At our research institute, in 2015, 22 migrants were admitted, and seven required assistance in the intensive care unit (ICU). Given Sicily’s central position in the Mediterranean Basin, IRCCS-ISMETT is a point of reference for European and non-European Mediterranean countries, and it ensures the most advanced treatment, including an ECLS program for acute cardio-respiratory failure unresponsive to conventional medical and surgical therapies  (up to 2015, 132 patients were treated with veno-venous ECLS and 124 with veno-arterial ECLS and two patients were migrants).

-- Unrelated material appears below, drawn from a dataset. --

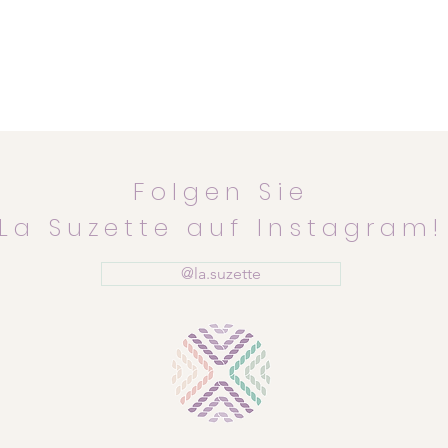
Folgen Sie
La Suzette auf Instagram!
@la.suzette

Migrants’ health and access to the health system may be a blessing in disguise for the Sicilian, and Italian, community. Independent of questions of ethics, an efficient and timely management of migrants, with their peculiar clinical conditions, would reduce the burden of prolonged hospitalization and costs of patients with unresolved problems. By treating diseases uncommonly experienced by our population, we might advance our knowledge and gain new expertise in, and insights into, the management of conditions previously considered unamenable. Centers with highly specialized technology for the treatment of cardio-respiratory failure could help promote greater awareness of the indications for, and benefits of, ECLS among health care providers. The Italian Ministry of Health has an ongoing procedure to develop guidelines for the treatment of migrants, starting with those who have suffered violence and arriving at patients admitted to the ICU.

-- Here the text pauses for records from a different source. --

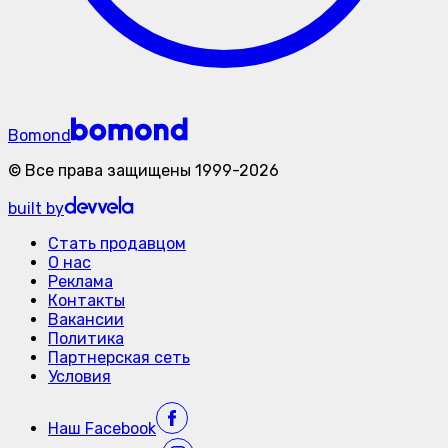
Bomond
©
Все права защищены
1999-
2026
built by
Стать продавцом
О нас
Реклама
Контакты
Вакансии
Политика
Партнерская сеть
Условия
Наш
Facebook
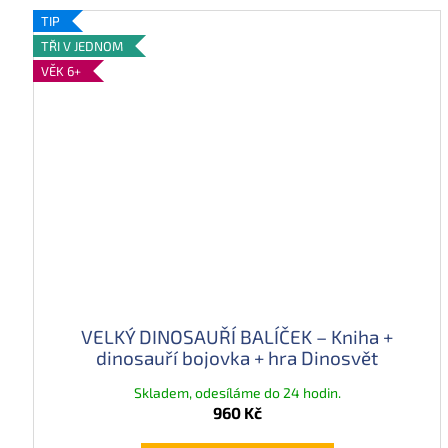
n
TIP
o
TŘI V JEDNOM
VĚK 6+
s
a
u
r
ů
a
z
VELKÝ DINOSAUŘÍ BALÍČEK – Kniha +
a
dinosauří bojovka + hra Dinosvět
j
Skladem, odesíláme do 24 hodin.
í
960 Kč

The European Union now has an important opportunity to disseminate a basic foundational social concept: solidarity with, and assistance for, people in difficulty. Building integrated networks to answer an emerging health need will also help mitigate the expensive rescue operations that are employed only in emergencies.

Health care providers have a duty to provide the best possible care with a reasonable use of resources, assigning patients to the adequate level of care in light of their clinical condition, and not simply because of their status as “outsiders”.

We imagine a relevant duty for the European Society of Intensive Care Medicine (ESICM), the only organization that could promote a network of intensive care units able to better describe this phenomenon and guide a rationale use of resources, which by definition are limited.

We are sick at heart to hear international news reporting people dying in the Mediterranean Sea and to see pictures of children lying dead or dying on the shores of Europe, images that have become a symbol of human and social failure.

With no end in sight to wars and conflicts in the Middle East, North Africa, and Africa, the flow of migrants will likely increase; so, an advanced health care plan in the acute care of migrants, including ECLS, must truly move from the conceptual stage to reality.